The largest number of racial hate crimes involved Latino suspects against black victims, followed by black suspects against Latino victims. Latinos also made up the largest number of suspects in hate crimes based on sexual orientation. Whites were the leading suspects in religion-based incidents. Overall, blacks made up nearly half the hate crime victims, totaling 310.
“What we’re seeing is the democratization of hate crimes,” said Brian Levin, who directs the Center for the Study of Hate and Extremism at Cal State San Bernardino. “We’re not only seeing a diversification of victims but also increased diversification of offenders.”
Police agencies report hate crimes to the county, but because departments vary on when they pursue hate-crime charges, variations in hate-crime numbers can stem from an actual increase in crimes or from changes in reporting. In this case, experts said they believed that hate crimes themselves, not just the reporting of them, are rising.
Levin said other areas of the country have reported similar increases, including a 30% increase in New York last year; a 10-year study published last fall found that hate crimes in New York began to increase two years ago after declining over several years.
Levin said several factors may be driving the rise, including deepening economic distress, growing ethnic diversity and population density in neighborhoods and what he called “increasingly inflammatory rhetoric” over illegal immigration.
Amanda F. Susskind, Pacific Southwest regional director of the Anti-Defamation League in Los Angeles, said hate rhetoric is rising online and is particularly targeting youth, perpetuated in part by as many as 110 white supremacist organizations nationwide.
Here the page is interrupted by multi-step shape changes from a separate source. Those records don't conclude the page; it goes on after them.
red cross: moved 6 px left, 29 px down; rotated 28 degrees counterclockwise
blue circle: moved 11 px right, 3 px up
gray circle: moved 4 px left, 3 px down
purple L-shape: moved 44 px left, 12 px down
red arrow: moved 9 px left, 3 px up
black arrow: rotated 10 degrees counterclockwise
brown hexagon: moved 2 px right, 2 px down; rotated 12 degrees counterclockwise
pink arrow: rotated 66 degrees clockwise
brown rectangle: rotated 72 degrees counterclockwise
The rhetoric appears to be influencing other groups, Toma said. He cited law enforcement reports that some Latino gang members who targeted blacks in the Harbor Gateway area of Los Angeles were found with neo-Nazi material and some Latino gangs were forming alliances with white supremacists in prisons to prey on blacks.
Despite the intense national debate over illegal immigration, hate crimes against immigrants decreased slightly from 42 to 39. However, the report noted that some crimes may “be inspired by anti-immigrant animus but it may not be explicitly verbalized.”
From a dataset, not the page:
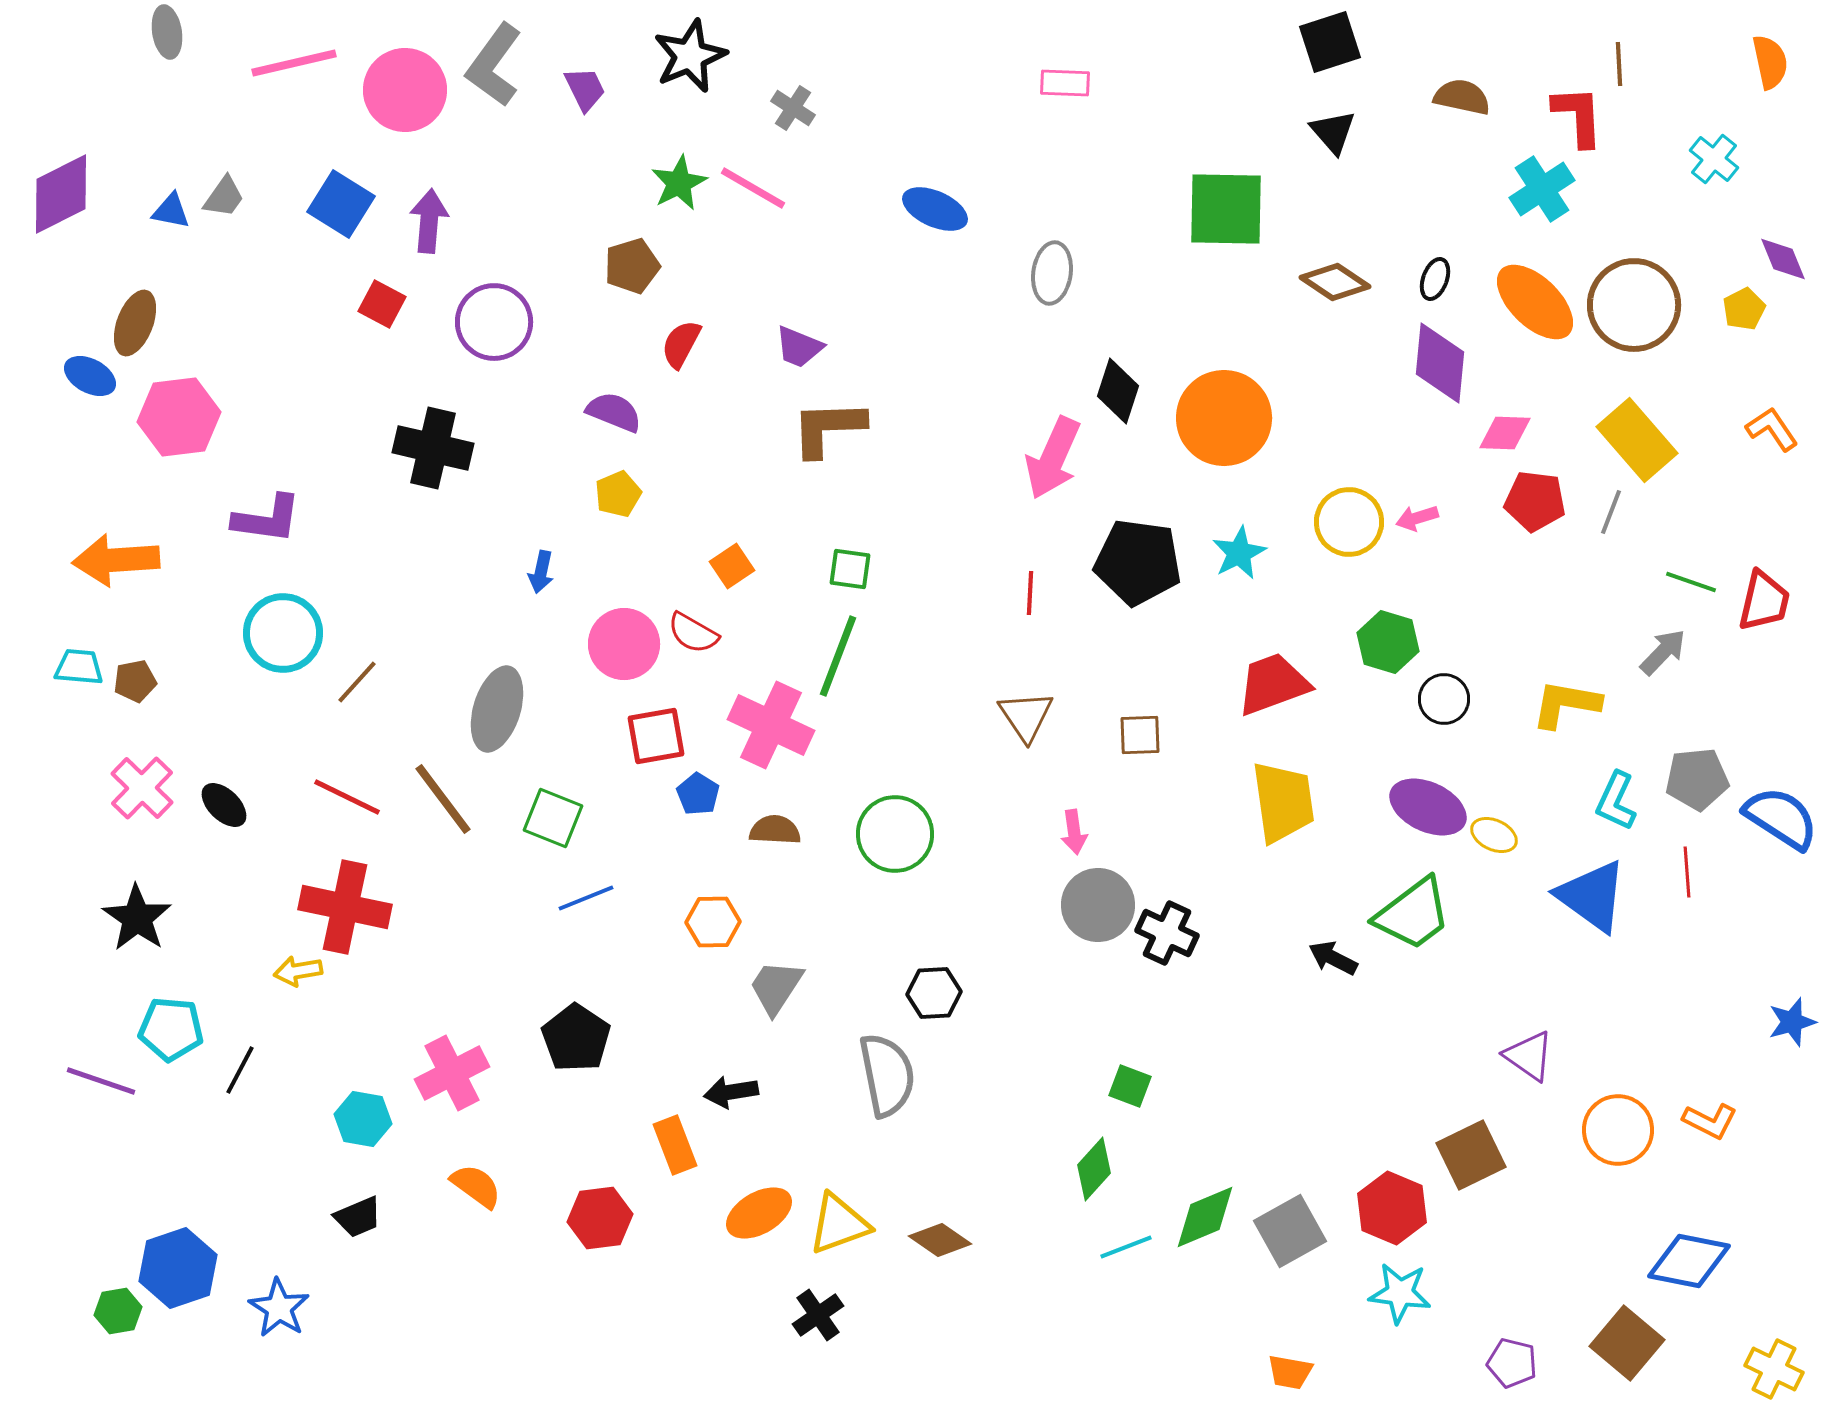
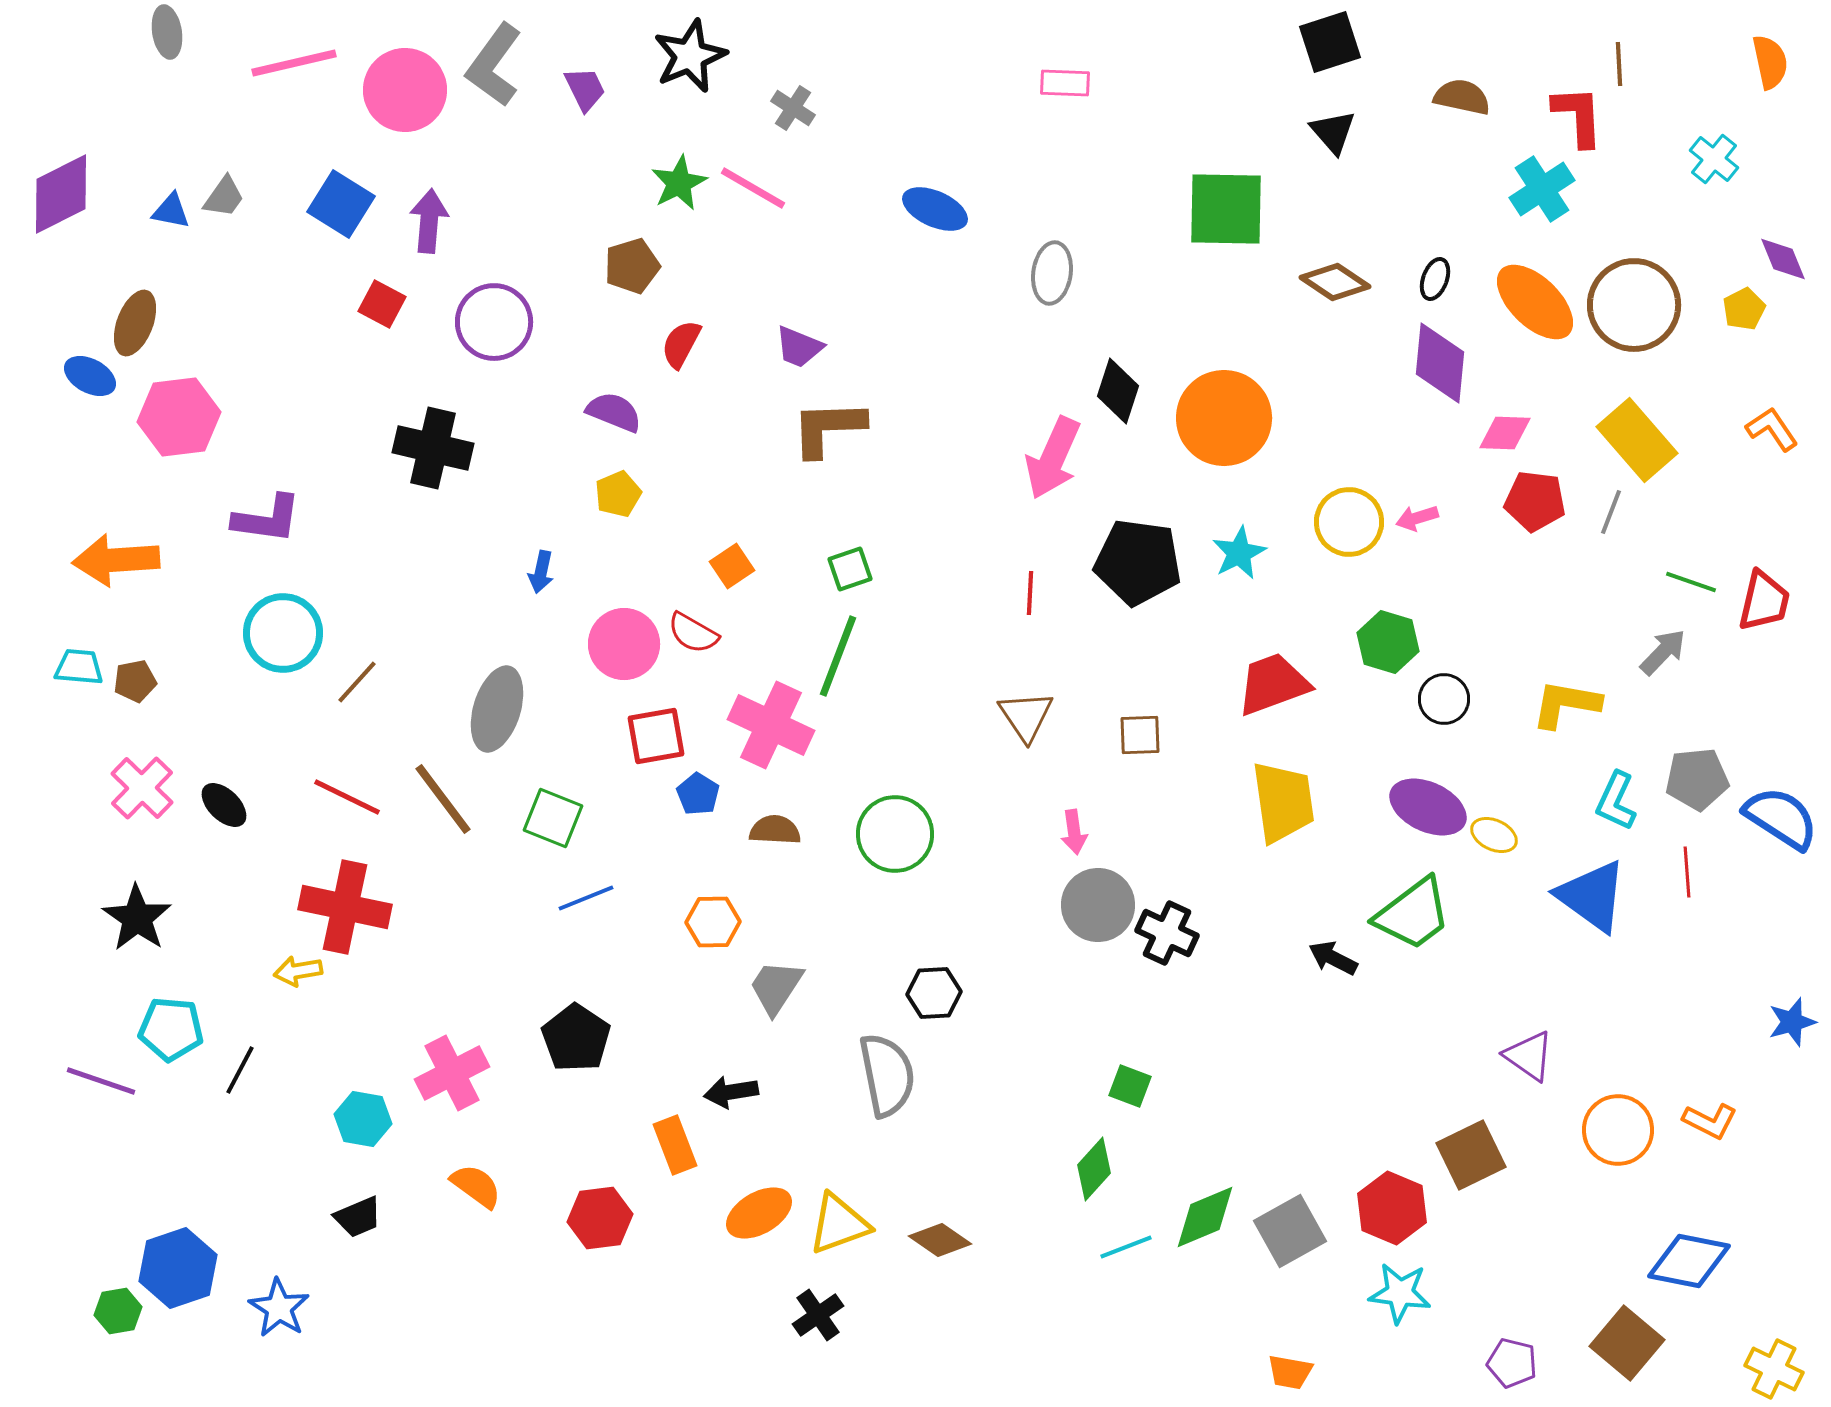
green square at (850, 569): rotated 27 degrees counterclockwise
The report noted, for instance, that as of last August, Pasadena police had investigated 69 crimes involving attacks against Latinos, many of them low-wage immigrant workers who were robbed and beaten, allegedly by African Americans. But none of the cases were submitted to the county commission for inclusion in the hate crime report this year.
The report quoted a statement by acting Pasadena Police Chief Christopher Vicino that investigators had theorized the crimes were racially motivated, but it was “impossible to meet the legal criteria required” for hate crimes in many cases, such as concrete evidence that prejudice was a substantial factor in the attack.
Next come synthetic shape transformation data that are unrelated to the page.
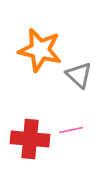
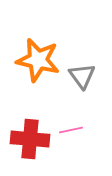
orange star: moved 2 px left, 10 px down
gray triangle: moved 3 px right, 1 px down; rotated 12 degrees clockwise
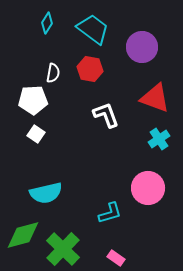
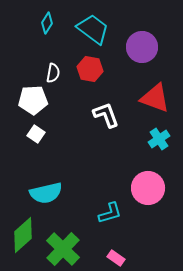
green diamond: rotated 27 degrees counterclockwise
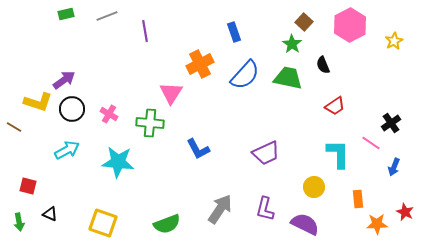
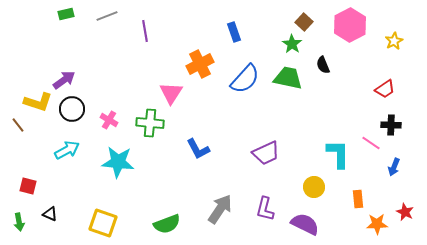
blue semicircle: moved 4 px down
red trapezoid: moved 50 px right, 17 px up
pink cross: moved 6 px down
black cross: moved 2 px down; rotated 36 degrees clockwise
brown line: moved 4 px right, 2 px up; rotated 21 degrees clockwise
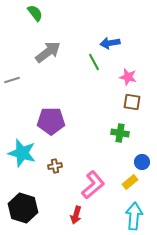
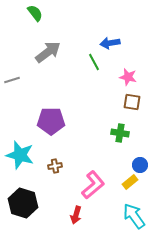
cyan star: moved 2 px left, 2 px down
blue circle: moved 2 px left, 3 px down
black hexagon: moved 5 px up
cyan arrow: rotated 40 degrees counterclockwise
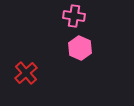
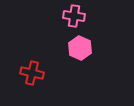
red cross: moved 6 px right; rotated 35 degrees counterclockwise
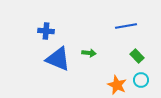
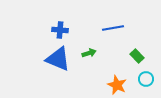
blue line: moved 13 px left, 2 px down
blue cross: moved 14 px right, 1 px up
green arrow: rotated 24 degrees counterclockwise
cyan circle: moved 5 px right, 1 px up
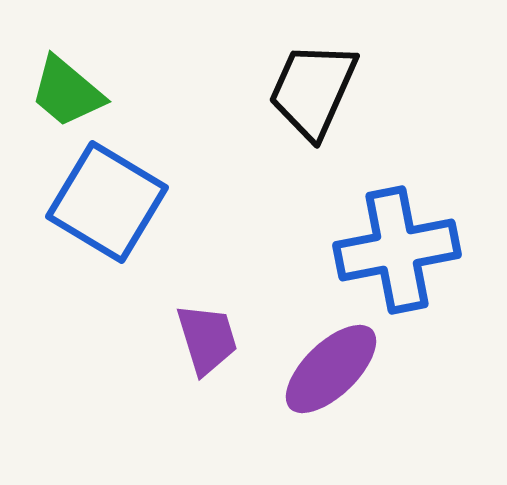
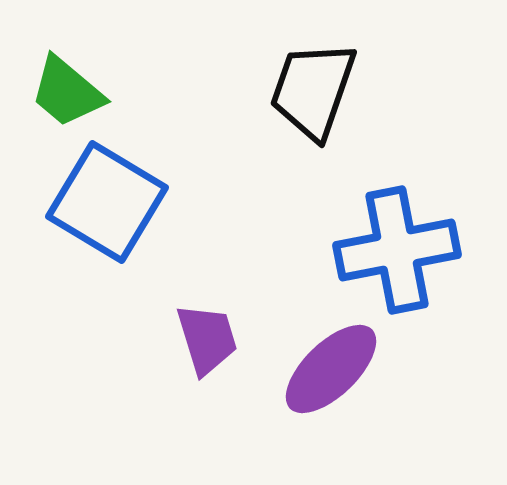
black trapezoid: rotated 5 degrees counterclockwise
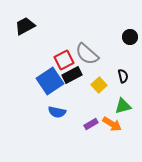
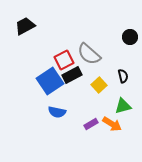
gray semicircle: moved 2 px right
Incidents against Muslims and people from the Middle East, which increased after the 2001 terrorist attacks and drove reported hate crimes to their highest level ever in Los Angeles County, also fell last year to seven from 25 the previous year. Salam Al-Marayati of the Muslim Public Affairs Council welcomed the decline but said a recent Gallup Poll showed anti-Muslim hostility had increased by 16% in the last two years, which he blamed in part on “anti-Muslim campaign rhetoric” by some presidential candidates and their supporters.
The county report found that the largest number of religion-based hate crimes was directed against Jews. In its own survey released in March, the ADL found anti-Semitic incidents declined last year to 186 from 204. The incidents included the defacing of L.A. City Councilman Jack Weiss’ office in Sherman Oaks with swastikas.
One of the most worrisome findings, commissioners said, was the rising number of hate crimes between Latinos and blacks — many of them driven by gang hostility.
The report found that a third of suspected Latino-on-black crimes and 42% of suspected black-on-Latino crimes involved gangs. The crimes were increasingly violent last year, including two attempted murders.
Asked what can prevent hate crimes, the Rev. Eric P. Lee of the Southern Christian Leadership Conference of Greater Los Angeles offered another answer.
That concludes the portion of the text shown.